When Keplinger began painting, Stein was blown away. “He gradually got to another level. His paintings developed his own kind of strength and vocabulary and brush marks,” says Stein, who later exhibited in a show with Keplinger at Fleckenstein Gallery in Hampden. “His strength of character comes through in every brushstroke. Every mark that he made, his vocabulary took on a lot of his strengths, as well as being a product of the fact that he painted with a brush attached to his head.
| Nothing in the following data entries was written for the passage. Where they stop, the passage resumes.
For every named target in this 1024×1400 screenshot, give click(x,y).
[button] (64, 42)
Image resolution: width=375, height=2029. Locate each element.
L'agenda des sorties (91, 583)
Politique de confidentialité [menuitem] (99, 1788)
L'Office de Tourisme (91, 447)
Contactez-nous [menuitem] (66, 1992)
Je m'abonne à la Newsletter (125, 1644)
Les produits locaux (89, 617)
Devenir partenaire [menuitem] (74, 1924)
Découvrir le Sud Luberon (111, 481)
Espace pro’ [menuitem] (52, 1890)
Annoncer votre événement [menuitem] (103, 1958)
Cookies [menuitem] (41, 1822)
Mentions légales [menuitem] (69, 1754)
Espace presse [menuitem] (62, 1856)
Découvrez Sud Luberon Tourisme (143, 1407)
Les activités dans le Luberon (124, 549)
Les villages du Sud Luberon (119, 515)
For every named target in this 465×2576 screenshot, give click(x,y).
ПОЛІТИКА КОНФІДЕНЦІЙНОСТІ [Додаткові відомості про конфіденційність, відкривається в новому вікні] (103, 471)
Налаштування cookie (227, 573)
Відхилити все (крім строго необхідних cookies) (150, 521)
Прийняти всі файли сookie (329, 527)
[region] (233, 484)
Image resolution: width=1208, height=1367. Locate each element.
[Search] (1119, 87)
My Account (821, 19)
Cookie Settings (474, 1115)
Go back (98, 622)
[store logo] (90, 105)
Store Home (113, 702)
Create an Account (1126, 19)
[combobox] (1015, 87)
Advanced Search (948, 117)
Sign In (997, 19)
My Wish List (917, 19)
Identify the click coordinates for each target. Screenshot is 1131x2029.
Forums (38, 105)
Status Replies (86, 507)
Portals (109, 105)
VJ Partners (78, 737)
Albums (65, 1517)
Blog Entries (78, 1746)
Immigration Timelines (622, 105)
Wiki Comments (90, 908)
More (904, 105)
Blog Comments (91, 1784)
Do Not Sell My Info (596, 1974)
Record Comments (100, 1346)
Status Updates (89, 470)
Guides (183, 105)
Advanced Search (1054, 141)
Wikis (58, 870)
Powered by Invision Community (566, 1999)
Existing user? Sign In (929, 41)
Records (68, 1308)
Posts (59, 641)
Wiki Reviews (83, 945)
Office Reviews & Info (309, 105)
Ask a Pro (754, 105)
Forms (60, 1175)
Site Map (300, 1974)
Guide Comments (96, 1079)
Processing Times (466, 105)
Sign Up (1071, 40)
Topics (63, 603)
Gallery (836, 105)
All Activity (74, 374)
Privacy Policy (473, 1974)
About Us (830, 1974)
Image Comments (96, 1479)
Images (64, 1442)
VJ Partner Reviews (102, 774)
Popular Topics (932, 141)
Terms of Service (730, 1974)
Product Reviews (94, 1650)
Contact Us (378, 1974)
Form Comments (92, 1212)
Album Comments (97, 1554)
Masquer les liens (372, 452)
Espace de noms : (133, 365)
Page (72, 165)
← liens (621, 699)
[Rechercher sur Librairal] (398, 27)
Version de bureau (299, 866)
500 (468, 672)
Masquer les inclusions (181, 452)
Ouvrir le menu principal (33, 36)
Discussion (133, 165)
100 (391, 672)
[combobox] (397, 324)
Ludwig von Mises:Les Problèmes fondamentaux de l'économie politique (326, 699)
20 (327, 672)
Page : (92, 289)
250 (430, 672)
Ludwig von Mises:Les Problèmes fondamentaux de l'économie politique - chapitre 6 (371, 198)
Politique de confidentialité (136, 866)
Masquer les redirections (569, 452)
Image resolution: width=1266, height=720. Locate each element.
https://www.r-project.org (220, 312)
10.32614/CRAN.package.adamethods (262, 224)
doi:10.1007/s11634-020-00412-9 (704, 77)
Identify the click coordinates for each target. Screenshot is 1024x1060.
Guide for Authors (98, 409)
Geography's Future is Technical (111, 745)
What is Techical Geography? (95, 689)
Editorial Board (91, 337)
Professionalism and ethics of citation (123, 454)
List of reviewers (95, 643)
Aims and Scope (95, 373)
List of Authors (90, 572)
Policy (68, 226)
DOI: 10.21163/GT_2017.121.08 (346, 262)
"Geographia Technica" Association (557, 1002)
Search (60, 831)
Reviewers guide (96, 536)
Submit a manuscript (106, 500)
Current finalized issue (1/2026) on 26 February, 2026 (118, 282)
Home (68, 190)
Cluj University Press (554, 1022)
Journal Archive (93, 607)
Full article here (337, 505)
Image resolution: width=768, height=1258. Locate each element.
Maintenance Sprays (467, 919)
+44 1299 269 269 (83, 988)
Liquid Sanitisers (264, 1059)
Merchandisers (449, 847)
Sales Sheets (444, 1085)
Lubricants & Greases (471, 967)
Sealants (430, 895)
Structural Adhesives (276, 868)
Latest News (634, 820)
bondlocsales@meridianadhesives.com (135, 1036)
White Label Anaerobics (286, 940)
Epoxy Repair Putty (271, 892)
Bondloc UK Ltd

“Dan as an individual was full of emotion, with lots and lots to give to his artwork. It was just a matter of having an audience, having acceptance and having people who would give assistance where needed. But he did all the work.”

Stein describes Keplinger as a boundary-pusher — as an artist and a student with disabilities. “It takes really strong individuals to forge new paths,” Stein says. “When he came back for his MFA, it was almost like an opposite situation. He came back as a figure, and he deserved that credit because this guy broke icebergs with the front of his head. When it comes down to it, whatever weaknesses Dan had were dwarfed by the drive that he had inside.”

Keplinger says collaborating with TU for his exhibition will be a poignant moment. “Working with TU on this event has been like doing a project with new and old friends, and we all respect what each other can contribute. For those in this group that have known me for years, I hope they can see how I keep growing as an artist.”